Years ago, I said to some less technical members of my family (somewhat infamously) that computer user interfaces are intuitive. It was part of a larger discussion around the difficulties of accomplishing even everyday activities such as shopping online. I knew 'intuitive' wasn't quite the right adjective, but I genuinely couldn't understand the difficultly participants in the discussion had doing common things like sending email.
While reading the book, I came to a new understanding of their frustrations. There's a language of computer UI. It is a language of standard metaphors, expectations, patterns, and interactions. It's a language I understand fluently after years heavy computer use. So much of it is arbitrary and requires pure memorization, though, that people who spend little time on computers only manage to learn a fraction of it.
I've visited new sites with less technical acquaintances, having the intention of accomplishing some task. Over and over I find that I know exactly what action to perform almost immediately while, at the same time, the person with less experience searches for a painfully long time to discover the correct user interface element to manipulate. I need less affordances to discover functionality.
Of course, there are also situations where I'm the annoyed user. As someone continually frustrated by faucets, it's refreshing to hear both other people's frustrations with everyday objects and Don's mantra "It's not your fault." He goes into many examples and my own bathroom faucets fit right in. The faucets are not labeled in any way to differentiate hot from cold. Though there is a convention for which is hot and which is cold, I still don't know it after three decades of using faucets. The hot water tap also takes a moment to warm up. This makes for a slow feedback cycle such that I'm forced to ask "Did I use the wrong tap or do I simply need to wait a moment?"

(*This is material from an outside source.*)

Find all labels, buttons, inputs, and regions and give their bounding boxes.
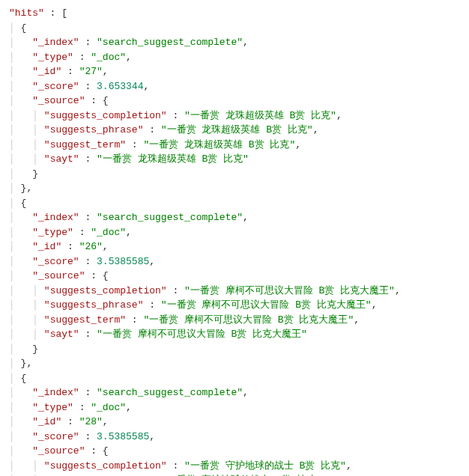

Reading through the book gave me a new perspective. The faucets in my bathroom are not well designed. An engineer or designer somewhere, years ago, didn't put sufficient thought or experimentation into the design of these faucets. It would take only some small clue - a bit of red and blue or the letters C and H - to eliminate a tiny, but daily, frustration. It's not my fault; my faucets are poorly designed.

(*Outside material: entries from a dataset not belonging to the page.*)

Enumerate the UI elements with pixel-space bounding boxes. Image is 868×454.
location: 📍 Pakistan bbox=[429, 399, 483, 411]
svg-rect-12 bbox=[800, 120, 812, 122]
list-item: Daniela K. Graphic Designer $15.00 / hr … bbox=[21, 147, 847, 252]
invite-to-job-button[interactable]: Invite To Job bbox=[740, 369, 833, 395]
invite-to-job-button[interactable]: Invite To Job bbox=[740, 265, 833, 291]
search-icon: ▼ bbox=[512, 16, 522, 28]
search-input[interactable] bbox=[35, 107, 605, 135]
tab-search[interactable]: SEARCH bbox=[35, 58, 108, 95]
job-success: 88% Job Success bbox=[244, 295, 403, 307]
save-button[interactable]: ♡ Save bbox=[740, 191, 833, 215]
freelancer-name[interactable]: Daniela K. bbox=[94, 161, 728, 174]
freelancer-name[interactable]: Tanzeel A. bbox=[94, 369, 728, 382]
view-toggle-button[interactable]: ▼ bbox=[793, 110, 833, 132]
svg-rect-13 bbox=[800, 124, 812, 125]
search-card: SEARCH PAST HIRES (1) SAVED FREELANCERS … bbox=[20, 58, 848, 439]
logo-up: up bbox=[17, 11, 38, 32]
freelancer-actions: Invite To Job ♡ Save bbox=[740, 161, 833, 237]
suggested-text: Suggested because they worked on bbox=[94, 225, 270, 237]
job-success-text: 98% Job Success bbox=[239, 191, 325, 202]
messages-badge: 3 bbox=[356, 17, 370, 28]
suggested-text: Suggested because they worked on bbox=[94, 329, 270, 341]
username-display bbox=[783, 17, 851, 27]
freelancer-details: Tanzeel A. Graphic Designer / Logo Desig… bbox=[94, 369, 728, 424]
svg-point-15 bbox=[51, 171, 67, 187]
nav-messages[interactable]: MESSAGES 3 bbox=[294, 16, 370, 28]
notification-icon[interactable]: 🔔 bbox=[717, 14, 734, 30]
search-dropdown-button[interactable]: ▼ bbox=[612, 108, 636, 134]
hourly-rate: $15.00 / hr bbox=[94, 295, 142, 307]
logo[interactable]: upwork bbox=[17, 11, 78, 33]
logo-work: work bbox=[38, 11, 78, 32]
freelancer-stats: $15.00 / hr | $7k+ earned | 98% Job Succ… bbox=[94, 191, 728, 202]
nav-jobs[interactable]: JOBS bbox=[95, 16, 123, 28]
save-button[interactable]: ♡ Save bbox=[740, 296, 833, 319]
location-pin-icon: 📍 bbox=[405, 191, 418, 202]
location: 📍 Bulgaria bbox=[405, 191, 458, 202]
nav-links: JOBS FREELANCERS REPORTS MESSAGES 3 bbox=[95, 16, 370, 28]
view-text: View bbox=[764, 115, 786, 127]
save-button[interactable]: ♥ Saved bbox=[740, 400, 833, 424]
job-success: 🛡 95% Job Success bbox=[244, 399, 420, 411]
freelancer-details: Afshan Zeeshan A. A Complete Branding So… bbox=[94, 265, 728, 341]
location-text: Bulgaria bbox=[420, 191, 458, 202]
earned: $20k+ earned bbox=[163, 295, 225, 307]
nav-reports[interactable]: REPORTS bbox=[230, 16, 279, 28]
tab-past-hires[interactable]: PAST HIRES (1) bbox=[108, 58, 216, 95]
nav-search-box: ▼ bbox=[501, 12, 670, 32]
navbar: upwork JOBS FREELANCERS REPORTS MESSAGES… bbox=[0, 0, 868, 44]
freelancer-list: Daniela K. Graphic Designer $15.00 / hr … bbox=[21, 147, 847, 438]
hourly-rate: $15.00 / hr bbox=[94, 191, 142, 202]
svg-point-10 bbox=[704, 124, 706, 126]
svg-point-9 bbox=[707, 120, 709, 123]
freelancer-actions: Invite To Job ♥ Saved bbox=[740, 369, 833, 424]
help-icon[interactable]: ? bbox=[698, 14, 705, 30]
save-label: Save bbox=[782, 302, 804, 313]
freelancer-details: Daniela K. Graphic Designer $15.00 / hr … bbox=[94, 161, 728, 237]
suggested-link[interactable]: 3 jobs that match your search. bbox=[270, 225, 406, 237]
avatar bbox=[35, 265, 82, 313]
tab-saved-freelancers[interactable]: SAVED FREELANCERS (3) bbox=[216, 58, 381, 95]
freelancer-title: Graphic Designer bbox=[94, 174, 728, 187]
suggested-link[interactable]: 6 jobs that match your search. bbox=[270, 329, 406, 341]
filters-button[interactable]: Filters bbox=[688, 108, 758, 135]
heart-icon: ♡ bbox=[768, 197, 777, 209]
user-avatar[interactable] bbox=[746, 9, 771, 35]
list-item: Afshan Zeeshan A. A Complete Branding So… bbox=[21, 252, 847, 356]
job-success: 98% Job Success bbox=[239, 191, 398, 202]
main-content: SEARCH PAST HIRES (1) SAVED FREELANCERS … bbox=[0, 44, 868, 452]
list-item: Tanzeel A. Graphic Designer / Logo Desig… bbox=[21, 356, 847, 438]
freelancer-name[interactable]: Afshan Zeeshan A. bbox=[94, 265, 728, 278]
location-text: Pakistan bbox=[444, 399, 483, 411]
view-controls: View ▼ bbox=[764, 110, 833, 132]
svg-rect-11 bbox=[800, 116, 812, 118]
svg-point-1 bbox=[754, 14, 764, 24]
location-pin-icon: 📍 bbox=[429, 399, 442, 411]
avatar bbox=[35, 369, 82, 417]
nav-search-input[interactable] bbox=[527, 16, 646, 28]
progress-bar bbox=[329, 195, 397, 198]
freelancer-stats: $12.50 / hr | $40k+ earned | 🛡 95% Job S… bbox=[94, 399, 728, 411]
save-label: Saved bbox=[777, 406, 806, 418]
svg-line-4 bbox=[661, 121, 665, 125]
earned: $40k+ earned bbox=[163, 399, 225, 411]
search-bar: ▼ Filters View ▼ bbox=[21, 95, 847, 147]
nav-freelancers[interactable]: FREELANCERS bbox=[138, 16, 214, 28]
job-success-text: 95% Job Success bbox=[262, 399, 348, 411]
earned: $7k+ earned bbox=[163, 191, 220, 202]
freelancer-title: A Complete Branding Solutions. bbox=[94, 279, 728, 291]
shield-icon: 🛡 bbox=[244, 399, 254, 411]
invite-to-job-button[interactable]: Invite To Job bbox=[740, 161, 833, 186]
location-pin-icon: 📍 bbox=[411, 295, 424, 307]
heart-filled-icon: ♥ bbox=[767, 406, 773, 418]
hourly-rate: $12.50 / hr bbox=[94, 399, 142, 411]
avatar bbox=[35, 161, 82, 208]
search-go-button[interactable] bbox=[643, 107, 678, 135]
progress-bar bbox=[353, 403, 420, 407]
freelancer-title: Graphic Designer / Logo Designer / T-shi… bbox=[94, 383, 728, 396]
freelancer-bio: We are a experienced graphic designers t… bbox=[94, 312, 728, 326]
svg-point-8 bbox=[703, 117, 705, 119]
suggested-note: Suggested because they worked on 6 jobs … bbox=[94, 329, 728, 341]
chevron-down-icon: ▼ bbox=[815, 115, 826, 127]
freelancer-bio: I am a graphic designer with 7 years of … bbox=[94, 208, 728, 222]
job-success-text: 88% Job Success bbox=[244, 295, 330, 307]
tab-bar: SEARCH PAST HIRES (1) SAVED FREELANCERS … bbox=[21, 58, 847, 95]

I know it would be so easy to forget or dismiss this frustration when the time next comes to buy faucets. I love the line "We are surrounded with objects of desire, not objects of use." It's an important realization to take into decision making about buying some product. How will I use this object every day? Can I operate it without thought? Do the controls map naturally or do I need to memorize something arbitrary? I hope my new perspective lasts, and I remember to think harder about interaction in both my roles of engineer and consumer.